WHAT YOU ARE ASKED TO DO: Exact transcription of the following records is needed, with every picture dropped.

SUPPLIED INFORMATION:
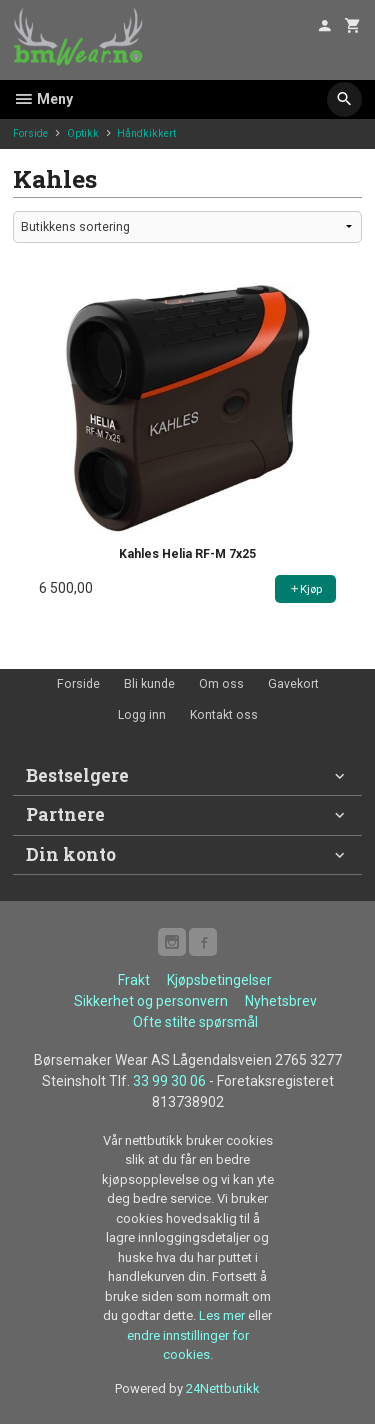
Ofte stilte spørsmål (195, 1022)
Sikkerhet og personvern (151, 1001)
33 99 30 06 (169, 1081)
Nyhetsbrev (281, 1001)
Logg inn (142, 715)
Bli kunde (149, 684)
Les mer (223, 1315)
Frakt (134, 980)
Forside (30, 133)
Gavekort (293, 684)
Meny (43, 99)
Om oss (221, 684)
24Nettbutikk (223, 1388)
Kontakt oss (224, 715)
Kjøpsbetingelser (219, 980)
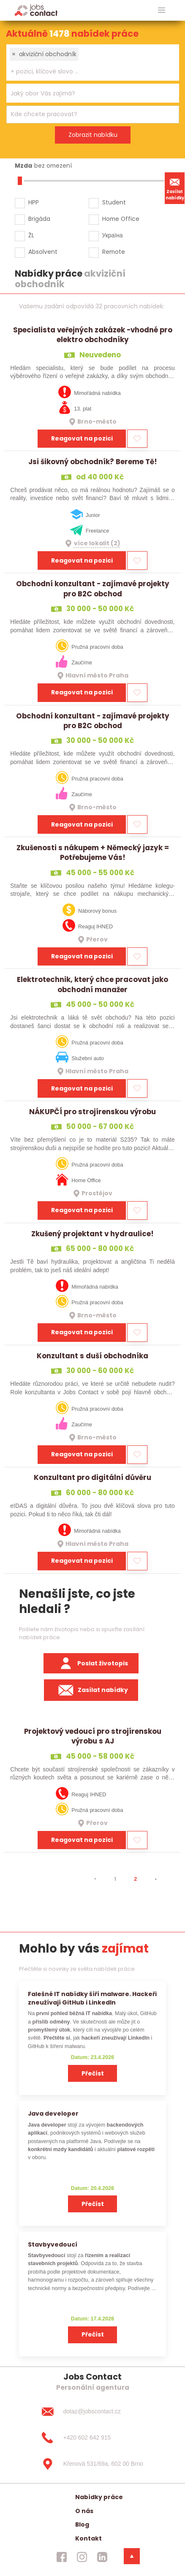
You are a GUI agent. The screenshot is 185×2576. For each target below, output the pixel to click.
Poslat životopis (91, 1663)
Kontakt (88, 2538)
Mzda (23, 165)
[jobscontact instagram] (82, 2557)
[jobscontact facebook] (62, 2557)
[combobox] (92, 62)
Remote (113, 252)
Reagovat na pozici (82, 438)
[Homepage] (36, 10)
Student (114, 202)
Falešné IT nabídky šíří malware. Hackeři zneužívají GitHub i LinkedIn (92, 1998)
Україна (112, 235)
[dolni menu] (132, 2556)
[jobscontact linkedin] (102, 2557)
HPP (33, 202)
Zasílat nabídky (175, 188)
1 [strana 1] (115, 1878)
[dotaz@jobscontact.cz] (92, 2412)
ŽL (31, 235)
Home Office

TASK ANSWER:
Ofte stilte spørsmål (195, 1022)
Sikkerhet og personvern (151, 1001)
33 99 30 06 (169, 1081)
Nyhetsbrev (281, 1001)
Logg inn (142, 715)
Bli kunde (149, 684)
Les mer (223, 1315)
Frakt (134, 980)
Forside (30, 133)
Gavekort (293, 684)
Meny (43, 99)
Om oss (221, 684)
24Nettbutikk (223, 1388)
Kontakt oss (224, 715)
Kjøpsbetingelser (219, 980)
You are a GUI agent. The screenshot is 185×2576. For each target below, output the pixel to click.
Poslat životopis (91, 1663)
Kontakt (88, 2538)
Mzda (23, 165)
[jobscontact instagram] (82, 2557)
[jobscontact facebook] (62, 2557)
[combobox] (92, 62)
Remote (113, 252)
Reagovat na pozici (82, 438)
[Homepage] (36, 10)
Student (114, 202)
Falešné IT nabídky šíří malware. Hackeři zneužívají GitHub i LinkedIn (92, 1998)
Україна (112, 235)
[dolni menu] (132, 2556)
[jobscontact linkedin] (102, 2557)
HPP (33, 202)
Zasílat nabídky (175, 188)
1 [strana 1] (115, 1878)
[dotaz@jobscontact.cz] (92, 2412)
ŽL (31, 235)
Home Office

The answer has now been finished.